JBL, Apple, Google, Sony

I’m not sure how you can pick a winner here with so many of these offering small cases with similar recharge capabilities along with various fast charging scenarios. Some of these earbud cases offer wireless Qi charging and while handy I use it rarely due to the slowness of it. IT could be handy for reverse wireless charging if you are out and about and your earbud case runs out of power but that’s about it.

Winner: Us, the customers. We get smaller and smaller cases with the same capacity and improved features such as wireless charging.


The winner of a shootout is often subjective to what you want from that product or device. Nothing is different here.

If you only care for the best quality sound/music then the Astell&Kern UW100 earbuds are for you. They offer amazing sound, decent noise isolation and software but you may have trouble finding them now. In the past week or two they have had to mark the product out of stock, possibly discontinued, due to supply chain issues thanks to the continually ravaging COVID-19 pandemic. Hopefully Astell&Kern get these sorted out soon as the AK UW100 earbuds are an amazing set of earbuds.
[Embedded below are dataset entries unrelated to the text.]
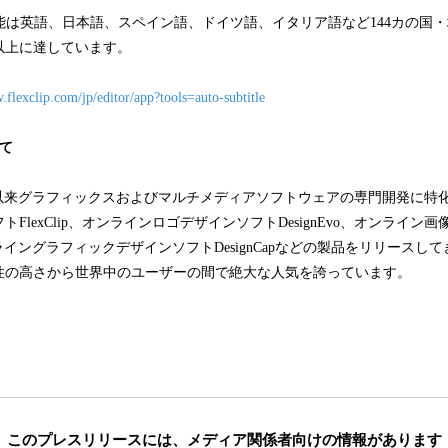
能は英語、日本語、スペイン語、ドイツ語、イタリア語など144カの国
以上に達しています。
.flexclip.com/jp/editor/app?tools=auto-subtitle
いて
ainは設立以来グラフィックスおよびマルチメディアソフトウェアの専門開発に
FlexClip、オンラインロゴデザインソフトDesignEvo、オンライン
オンライングラフィックデザインソフトDesignCapなどの製品をリリース
性の高さから世界中のユーザーの間で絶大な人気を誇っています。
このプレスリリースには、
メディア関係者向けの情報があります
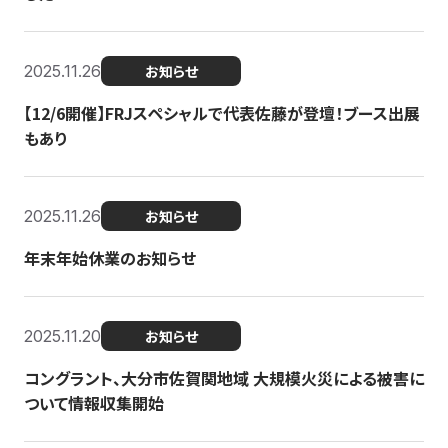
2025.11.26
お知らせ
【12/6開催】FRJスペシャルで代表佐藤が登壇！ブース出展
もあり
2025.11.26
お知らせ
年末年始休業のお知らせ
2025.11.20
お知らせ
コングラント、大分市佐賀関地域 大規模火災による被害に
ついて情報収集開始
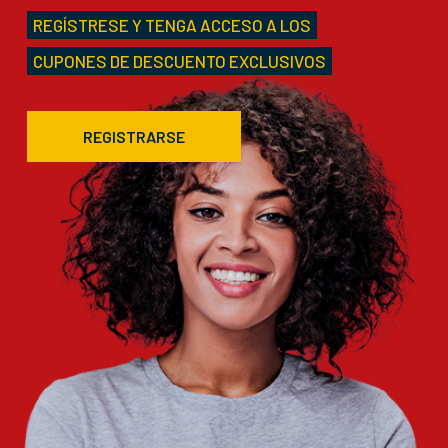
REGÍSTRESE Y TENGA ACCESO A LOS
CUPONES DE DESCUENTO EXCLUSIVOS
REGISTRARSE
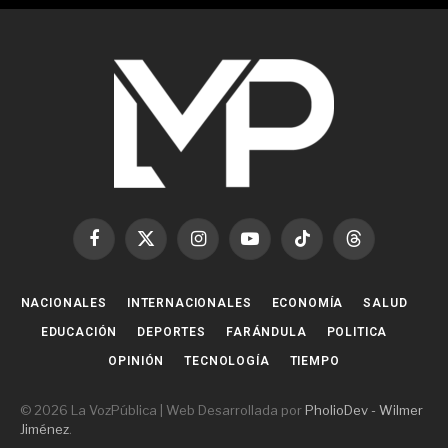
Facebook
X
Instagram
YouTube
TikTok
Threads
(Twitter)
NACIONALES
INTERNACIONALES
ECONOMÍA
SALUD
EDUCACIÓN
DEPORTES
FARÁNDULA
POLITICA
OPINIÓN
TECNOLOGÍA
TIEMPO
© 2026 La VozPública | Web Desarrollada por
PholioDev - Wilmer
Jiménez
.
If you can’t get hold of the AK UW100 earbuds then the next best in my opinion depends on your device. If you have an iPhone then get the Airpods Pro. They offer amazing sound, good ANC and great software although at $399 their price equals that of the audiophile-quality Astell&Kern earbuds.

If you are an Android user then it will be a toss-up between the Sony LinkBuds S , the Google Pixel Buds Pro and the Huawei FreeBuds Pro 2 with the Pixel Buds Pro offering better sound quality but the LinkBuds S offering better ANC and software (although the Pixel Buds Pro software is still good). The Hauwei FreeBuds Pro 2 sat in between them.

In the end, at this price range, the sound and ANC quality is extremely similar and it may be the fit that will tip you one way or the other. You may want to try and test them out somehow first though as the Pixel Buds Pro may not fit all that well into some ears with their different design — they do not feel as comfortable in my ears, that’s for sure. The $50 you save when purchasing the Sony earbuds compared to the Google earbuds may tip you over the edge towards the Sony LinkBuds S.

Those on a tighter budget who want great sound with decent offering in all the other categories, look no further than the JBL Live Pro 2. These offer a surprisingly great quality sound — JBL’s signature sound apparently — along with great ANC and software. They don’t quite offer the polish of the more expensive offerings in this shootout but that value for money cannot be overstated — they aren’t that far behind them.